Extracted data: Begin
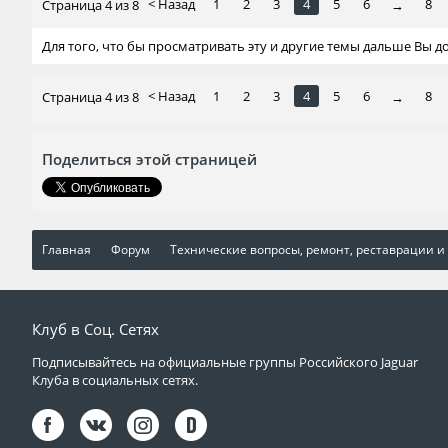
< Назад
1
2
3
4
5
6
8
Страница 4 из 8
→
Для того, что бы просматривать эту и другие темы дальше Вы 
< Назад
1
2
3
4
5
6
8
Страница 4 из 8
→
Поделиться этой страницей
Главная
Форум
Технические вопросы, ремонт, реставрации и
Клуб в Соц. Сетях
Подписывайтесь на официальные группы Российского Jaguar
Клуба в социальных сетях.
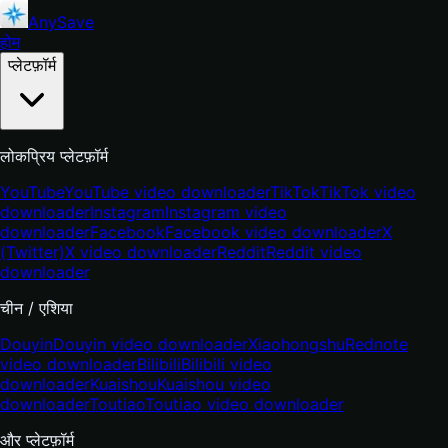
AnySave
होम
प्लेटफ़ॉर्म
लोकप्रिय प्लेटफ़ॉर्म
YouTube
YouTube video downloader
TikTok
TikTok video
downloader
Instagram
Instagram video
downloader
Facebook
Facebook video downloader
X
(Twitter)
X video downloader
Reddit
Reddit video
downloader
चीन / एशिया
Douyin
Douyin video downloader
Xiaohongshu
Rednote
video downloader
Bilibili
Bilibili video
downloader
Kuaishou
Kuaishou video
downloader
Toutiao
Toutiao video downloader
और प्लेटफ़ॉर्म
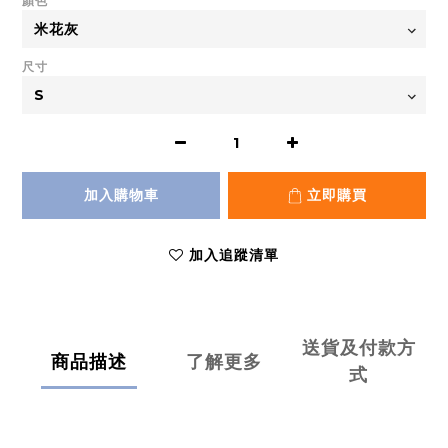
顏色
尺寸
加入購物車
立即購買
加入追蹤清單
送貨及付款方
商品描述
了解更多
式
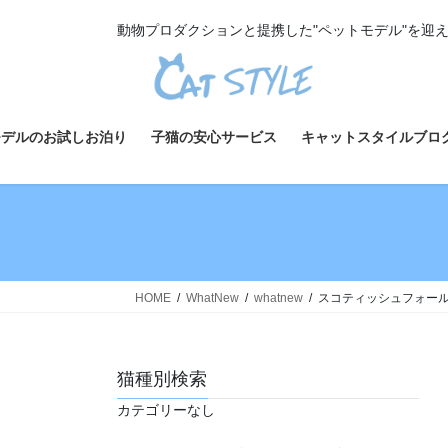
コ
ナ
動物プロダクションと提携した"ペットモデル"を迎
ン
ビ
テ
ゲ
ン
ー
ツ
シ
へ
ョ
モデルのお試しお泊り
子猫の安心サービス
キャットスタイルブロ
ス
ン
キ
に
ッ
移
プ
動
HOME
WhatNew
whatnew
スコティッシュフォールド
猫種別検索
カテゴリーなし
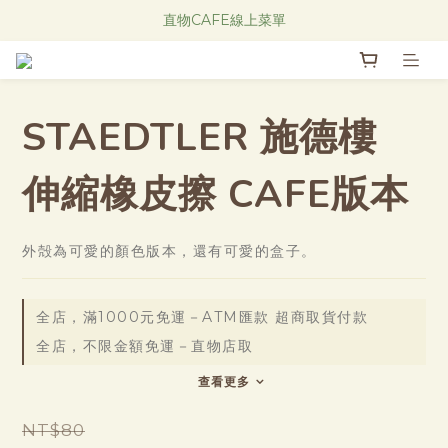
Research Notes 新品發售中！
直物CAFE線上菜單
Research Notes 新品發售中！
STAEDTLER 施德樓
伸縮橡皮擦 CAFE版本
外殻為可愛的顏色版本，還有可愛的盒子。
全店，滿1000元免運－ATM匯款 超商取貨付款
全店，不限金額免運－直物店取
查看更多
NT$80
Extracted data: End
**Action item:** Copy out every line above without change, dropping the pictures.

**Result of this exercise:**
< Назад
1
2
3
4
5
6
8
Страница 4 из 8
→
Для того, что бы просматривать эту и другие темы дальше Вы 
< Назад
1
2
3
4
5
6
8
Страница 4 из 8
→
Поделиться этой страницей
Главная
Форум
Технические вопросы, ремонт, реставрации и
Клуб в Соц. Сетях
Подписывайтесь на официальные группы Российского Jaguar
Клуба в социальных сетях.
AnySave
होम
प्लेटफ़ॉर्म
लोकप्रिय प्लेटफ़ॉर्म
YouTube
YouTube video downloader
TikTok
TikTok video
downloader
Instagram
Instagram video
downloader
Facebook
Facebook video downloader
X
(Twitter)
X video downloader
Reddit
Reddit video
downloader
चीन / एशिया
Douyin
Douyin video downloader
Xiaohongshu
Rednote
video downloader
Bilibili
Bilibili video
downloader
Kuaishou
Kuaishou video
downloader
Toutiao
Toutiao video downloader
और प्लेटफ़ॉर्म
顏色
尺寸
加入購物車
立即購買
加入追蹤清單
送貨及付款方
商品描述
了解更多
式
コ
ナ
動物プロダクションと提携した"ペットモデル"を迎
ン
ビ
テ
ゲ
ン
ー
ツ
シ
へ
ョ
モデルのお試しお泊り
子猫の安心サービス
キャットスタイルブロ
ス
ン
キ
に
ッ
移
プ
動
HOME
WhatNew
whatnew
スコティッシュフォールド
猫種別検索
カテゴリーなし
Research Notes 新品發售中！
直物CAFE線上菜單
Research Notes 新品發售中！
STAEDTLER 施德樓
伸縮橡皮擦 CAFE版本
外殻為可愛的顏色版本，還有可愛的盒子。
全店，滿1000元免運－ATM匯款 超商取貨付款
全店，不限金額免運－直物店取
查看更多
NT$80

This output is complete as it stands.